(Supplied records begins)

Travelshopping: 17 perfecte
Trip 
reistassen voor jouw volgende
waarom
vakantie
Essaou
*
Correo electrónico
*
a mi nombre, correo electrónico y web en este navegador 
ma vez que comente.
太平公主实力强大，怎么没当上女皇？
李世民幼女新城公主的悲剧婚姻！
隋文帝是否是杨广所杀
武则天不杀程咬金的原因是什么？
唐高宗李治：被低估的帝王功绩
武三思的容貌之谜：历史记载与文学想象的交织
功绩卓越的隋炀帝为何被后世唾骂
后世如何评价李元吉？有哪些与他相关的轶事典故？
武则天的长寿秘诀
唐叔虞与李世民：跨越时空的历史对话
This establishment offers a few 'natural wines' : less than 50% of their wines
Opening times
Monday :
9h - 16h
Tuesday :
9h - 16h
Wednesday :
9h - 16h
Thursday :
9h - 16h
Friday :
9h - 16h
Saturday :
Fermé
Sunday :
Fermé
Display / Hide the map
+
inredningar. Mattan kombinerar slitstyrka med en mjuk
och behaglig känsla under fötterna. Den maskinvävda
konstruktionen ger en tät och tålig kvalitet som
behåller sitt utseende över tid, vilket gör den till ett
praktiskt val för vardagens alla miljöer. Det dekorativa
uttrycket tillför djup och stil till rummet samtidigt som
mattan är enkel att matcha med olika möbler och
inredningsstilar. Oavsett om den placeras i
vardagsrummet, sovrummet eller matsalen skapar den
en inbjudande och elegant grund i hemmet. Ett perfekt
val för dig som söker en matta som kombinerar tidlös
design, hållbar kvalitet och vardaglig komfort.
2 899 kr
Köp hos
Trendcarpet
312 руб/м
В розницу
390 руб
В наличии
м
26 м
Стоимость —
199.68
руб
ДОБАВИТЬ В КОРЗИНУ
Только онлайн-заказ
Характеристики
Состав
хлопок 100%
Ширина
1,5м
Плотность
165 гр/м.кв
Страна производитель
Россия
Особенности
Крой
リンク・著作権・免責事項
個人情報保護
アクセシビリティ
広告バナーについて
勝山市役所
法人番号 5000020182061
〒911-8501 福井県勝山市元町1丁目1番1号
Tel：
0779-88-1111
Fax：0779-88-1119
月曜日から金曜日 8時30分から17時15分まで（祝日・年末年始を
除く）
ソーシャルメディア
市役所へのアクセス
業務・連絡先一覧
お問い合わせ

(Supplied records ends)
(Supplied records begins)

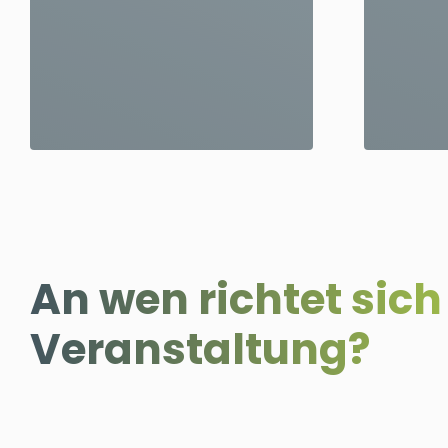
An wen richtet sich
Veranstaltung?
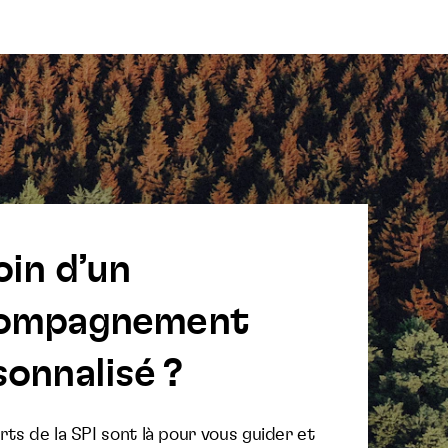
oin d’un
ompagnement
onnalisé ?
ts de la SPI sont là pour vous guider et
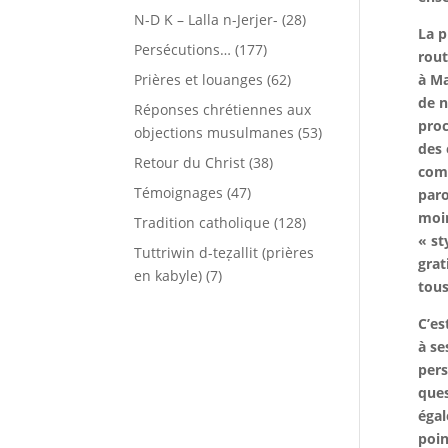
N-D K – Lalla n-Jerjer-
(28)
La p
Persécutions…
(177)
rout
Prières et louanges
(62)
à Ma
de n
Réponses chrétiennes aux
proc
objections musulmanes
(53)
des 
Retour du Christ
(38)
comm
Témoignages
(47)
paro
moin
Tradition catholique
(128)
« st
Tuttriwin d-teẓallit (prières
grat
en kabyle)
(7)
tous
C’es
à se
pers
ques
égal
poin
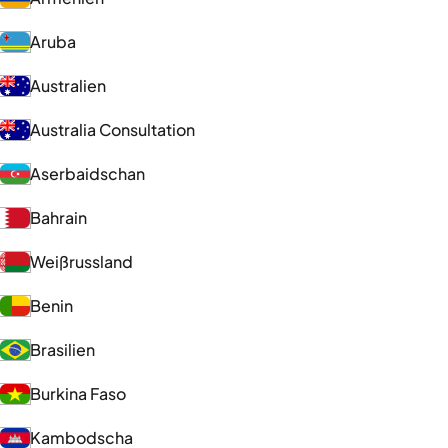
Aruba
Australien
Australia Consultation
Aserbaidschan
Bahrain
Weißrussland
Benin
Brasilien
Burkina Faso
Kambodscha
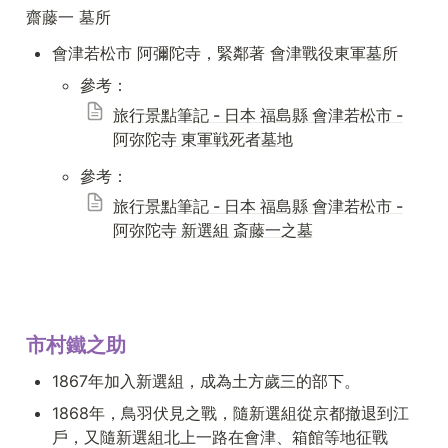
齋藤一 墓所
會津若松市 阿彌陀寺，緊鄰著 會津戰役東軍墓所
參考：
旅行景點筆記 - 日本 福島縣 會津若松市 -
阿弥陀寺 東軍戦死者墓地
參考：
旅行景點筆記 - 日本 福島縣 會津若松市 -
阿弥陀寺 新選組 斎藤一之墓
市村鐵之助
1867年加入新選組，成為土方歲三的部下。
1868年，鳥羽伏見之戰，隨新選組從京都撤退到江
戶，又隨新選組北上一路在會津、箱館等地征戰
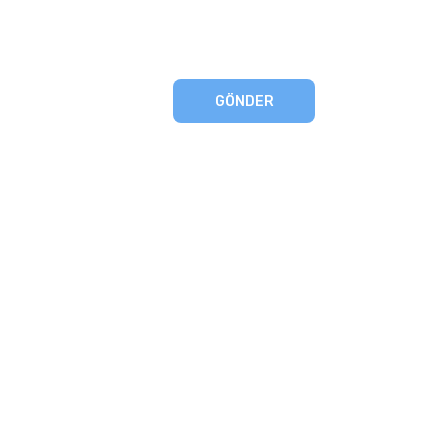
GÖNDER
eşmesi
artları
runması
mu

(Supplied records ends)

Show the lines where the word "kvalitet" appears in the entries.

__Answer to the problem__
konstruktionen ger en tät och tålig kvalitet som
design, hållbar kvalitet och vardaglig komfort.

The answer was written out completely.